Maureen L. Cropper

University of Maryland, College Park


Primary Section: 64, Human Environmental Sciences
Secondary Section: 54, Economic Sciences
Membership Type:
Member (elected 2008)

Biosketch

Maureen Cropper is a Distinguished University Professor of Economics at the University of Maryland.  She is also a Senior Fellow at Resources for the Future, a member of the Board of the National Bureau of Economic Research and a member of the National Academy of Sciences.  Professor Cropper served as a Lead Economist in the World Bank’s Research Department from 1993-2006 and was a member of the USEPA’s Science Advisory Board from 1994-2006, where she chaired the Advisory Council on Clean Air Compliance Analysis and the Environmental Economics Advisory Committee.  She recently co-chaired the National Academy of Sciences Committee on Assessing Approaches to Updating the Social Cost of Carbon.  Professor Cropper’s research has focused on valuing the health impacts and health benefits of environmental programs, especially program to reduce air pollution.  She is an author of the recent Lancet Commission report on Pollution and Health.  Her current research centers on evaluating energy and environmental policies in India.  

Research Interests

I am an environmental economist whose research has focused on valuing non-market benefits associated with environmental improvements-primarily health benefits, such as increases in life expectancy associated with reductions in air and water pollution, and reductions risk of chronic illness associated with improvements in air quality.
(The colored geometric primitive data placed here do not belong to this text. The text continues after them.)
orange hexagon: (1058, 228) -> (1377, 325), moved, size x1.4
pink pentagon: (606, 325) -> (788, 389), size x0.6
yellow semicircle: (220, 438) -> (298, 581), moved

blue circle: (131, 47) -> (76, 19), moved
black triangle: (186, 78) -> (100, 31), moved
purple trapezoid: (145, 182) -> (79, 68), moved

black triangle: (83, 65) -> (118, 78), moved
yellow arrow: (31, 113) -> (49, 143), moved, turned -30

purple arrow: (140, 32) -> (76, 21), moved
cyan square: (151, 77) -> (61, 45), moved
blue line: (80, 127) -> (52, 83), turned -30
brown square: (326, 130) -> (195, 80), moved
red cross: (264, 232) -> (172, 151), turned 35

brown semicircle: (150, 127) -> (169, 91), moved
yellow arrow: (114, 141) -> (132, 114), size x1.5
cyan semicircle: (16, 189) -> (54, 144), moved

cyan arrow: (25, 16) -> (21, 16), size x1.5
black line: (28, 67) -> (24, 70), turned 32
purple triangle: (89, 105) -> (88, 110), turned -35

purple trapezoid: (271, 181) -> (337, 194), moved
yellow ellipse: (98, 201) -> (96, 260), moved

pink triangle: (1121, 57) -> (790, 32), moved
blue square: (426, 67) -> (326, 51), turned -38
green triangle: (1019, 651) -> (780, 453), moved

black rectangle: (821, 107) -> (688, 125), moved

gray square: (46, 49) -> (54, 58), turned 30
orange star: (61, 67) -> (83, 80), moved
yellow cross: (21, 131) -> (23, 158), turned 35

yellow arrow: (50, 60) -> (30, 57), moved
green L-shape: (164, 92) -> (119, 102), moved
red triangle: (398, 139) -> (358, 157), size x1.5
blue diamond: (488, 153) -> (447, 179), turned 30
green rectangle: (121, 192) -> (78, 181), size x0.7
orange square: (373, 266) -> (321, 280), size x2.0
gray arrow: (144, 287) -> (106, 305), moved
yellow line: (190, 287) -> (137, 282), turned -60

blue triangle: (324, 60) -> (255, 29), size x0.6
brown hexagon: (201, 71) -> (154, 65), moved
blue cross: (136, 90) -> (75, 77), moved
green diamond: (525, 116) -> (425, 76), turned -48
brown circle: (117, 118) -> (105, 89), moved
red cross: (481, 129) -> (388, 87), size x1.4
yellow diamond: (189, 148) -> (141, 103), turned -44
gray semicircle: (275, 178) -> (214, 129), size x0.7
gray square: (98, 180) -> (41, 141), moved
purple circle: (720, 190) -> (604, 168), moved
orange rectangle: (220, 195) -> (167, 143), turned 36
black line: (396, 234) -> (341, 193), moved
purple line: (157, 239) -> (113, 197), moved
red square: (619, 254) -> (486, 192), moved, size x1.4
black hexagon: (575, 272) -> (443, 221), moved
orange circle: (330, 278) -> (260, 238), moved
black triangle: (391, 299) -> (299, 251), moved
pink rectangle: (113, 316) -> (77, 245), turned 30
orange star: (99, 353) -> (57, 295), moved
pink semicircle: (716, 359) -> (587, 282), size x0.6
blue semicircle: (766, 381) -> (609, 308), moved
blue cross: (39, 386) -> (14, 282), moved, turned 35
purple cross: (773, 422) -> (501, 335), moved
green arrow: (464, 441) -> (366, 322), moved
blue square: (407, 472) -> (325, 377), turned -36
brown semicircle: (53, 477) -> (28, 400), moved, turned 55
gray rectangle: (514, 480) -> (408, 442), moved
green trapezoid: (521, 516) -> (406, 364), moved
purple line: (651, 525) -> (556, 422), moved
Some of this research has been theoretical-analyzing how the value of reductions in risk of death should vary over the life cycle-and some empirical-attempting to estimate what people will pay for reductions in their risk of dying, and to see how these values vary with a person's age and how far in the future the risk reduction occurs. These estimates are used in cost-benefit analyses of health and safety regulations by the USEPA and other agencies. Another strand of my research has analyzed regulatory decisions issued by the USEPA to infer the value of lives saved implicit in these regulations. In many cases, these values are much greater than what individuals would themselves pay for risk reductions. Other research has focused on inferring the value of environmental amenities from housing prices and from migration decisions. More recently, I have analyzed preferences for environmental and safety improvements in developing countries.